Finding the variance of a function

calculusdefinite integralsintegrationpythonstatistics

In an attempt to find the variance of a function continuous in the interval $S = [a,b]$.

I have proposed a solution. But am afraid that I have something wrong over here. And before any further explanation I need to clarify that I am currently in high school year 11 so please consider my range of knowledge! without any further a do here is my attempt.
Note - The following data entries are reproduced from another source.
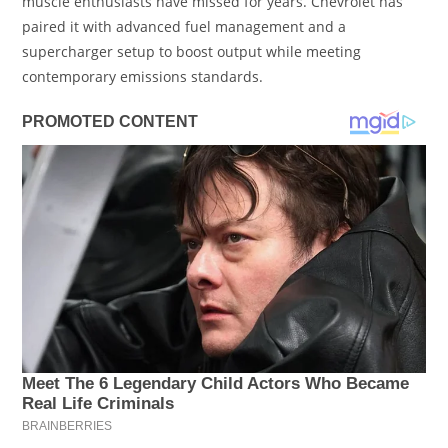
muscle enthusiasts have missed for years. Chevrolet has
paired it with advanced fuel management and a
supercharger setup to boost output while meeting
contemporary emissions standards.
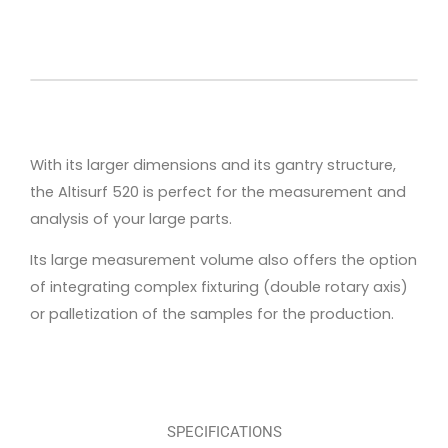
With its larger dimensions and its gantry structure,
the Altisurf 520 is perfect for the measurement and
analysis of your large parts.
Its large measurement volume also offers the option
of integrating complex fixturing (double rotary axis)
or palletization of the samples for the production.
SPECIFICATIONS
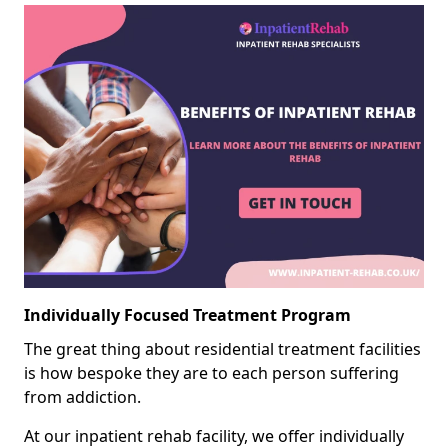
Individually Focused Treatment Program
The great thing about residential treatment facilities
is how bespoke they are to each person suffering
from addiction.
At our inpatient rehab facility, we offer individually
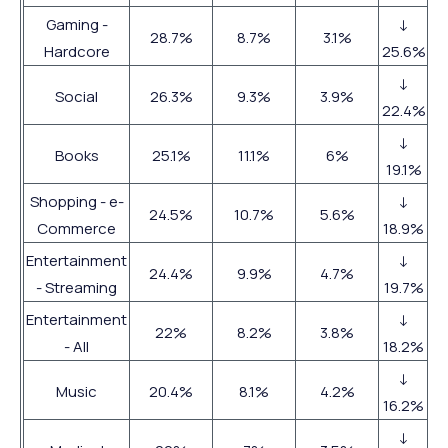
Gaming -
↓
28.7%
8.7%
3.1%
Hardcore
25.6%
↓
Social
26.3%
9.3%
3.9%
22.4%
↓
Books
25.1%
11.1%
6%
19.1%
Shopping - e-
↓
24.5%
10.7%
5.6%
Commerce
18.9%
Entertainment
↓
24.4%
9.9%
4.7%
- Streaming
19.7%
Entertainment
↓
22%
8.2%
3.8%
- All
18.2%
↓
Music
20.4%
8.1%
4.2%
16.2%
↓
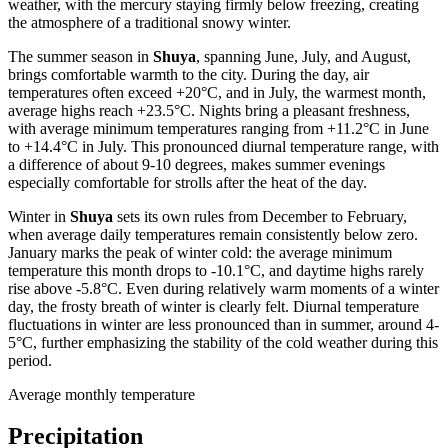
weather, with the mercury staying firmly below freezing, creating
the atmosphere of a traditional snowy winter.
The summer season in
Shuya
, spanning June, July, and August,
brings comfortable warmth to the city. During the day, air
temperatures often exceed +20°C, and in July, the warmest month,
average highs reach +23.5°C. Nights bring a pleasant freshness,
with average minimum temperatures ranging from +11.2°C in June
to +14.4°C in July. This pronounced diurnal temperature range, with
a difference of about 9-10 degrees, makes summer evenings
especially comfortable for strolls after the heat of the day.
Winter in
Shuya
sets its own rules from December to February,
when average daily temperatures remain consistently below zero.
January marks the peak of winter cold: the average minimum
temperature this month drops to -10.1°C, and daytime highs rarely
rise above -5.8°C. Even during relatively warm moments of a winter
day, the frosty breath of winter is clearly felt. Diurnal temperature
fluctuations in winter are less pronounced than in summer, around 4-
5°C, further emphasizing the stability of the cold weather during this
period.
Average monthly temperature
Precipitation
For any continuous function $f(x)$ we can define
$$
\tag{*}
M\{f\}(a, b) = \frac{1}{b-a} \int_{a}^{b}f(x)\, dx.
$$

From here we will use a theorem that states:
$$
\tag{**}
\sigma^2 = (\frac{1}{N}\sum_{i}^N x_i^2) – x_{avg}^2.
$$

Here note that $\frac{1}{N}\sum_{i}^N x_i^2$ is just the average of the set $S$ where $S = \{x_i|i\in[1, N]\land i\in N\}$ now if we need to find the average of some function $f$ from the theorem $(*)$ we can find it. So let's plug all of that in:
$$
\tag{***}
(*)(**) \implies \sigma^2\{f\}(a, b) = M\{x^2\}(a, b)-[M\{f\}(a, b)]^2 = \frac{1}{b-a} \int_{a}^{b}x^2 dx – [\frac{1}{b-a} \int_{a}^{b}f(x) dx]^2.
$$

Now when I input the function $\sigma^2\{\sin x\}(-3, 3)$ wolfram alpha outputs 3 but on the other hand I have written a code which divides an interval into pieces and computes the value of the function at each slicing point and then it computes the variance of the collected data which it claims to be about $0.523254$ here is the code:

def mean(data):
    return sum(data) / len(data)

def variance(data):
    mean_flt = mean(data)
    return sum([(i ** 2) / len(data) for i in data]) - mean_flt ** 2

def split_interval(interval, section):
    step = (interval[1] - interval[0]) / section
    array = []
    i = interval[0]
    while i <= interval[-1]:
        array.append(i)
        i += step

    return array[:]

function = lambda x : math.sin(x)
dataset = [function(i) for i in split_interval([-3, 3], 100)]
var = variance(dataset)

print("var-rep-100 : ", var)

please help me see my mistakes whether it is in the code or it is in the math!
Thank you in advance!

Best Answer

As stated in the comments, it should be $\int_a^b [f(x)]^2 dx$ instead of $\int_a^b x^2 dx$. So your formula for variance should be $\sigma^2 = \frac{1}{b - a}\int_a^b \sin^2(x) dx - \frac{1}{b - a}\int_a^b \sin(x) dx$. Notice that it's not $\sin(x^2)$ either since your random variable is $Y = \sin(X)$. See this for example.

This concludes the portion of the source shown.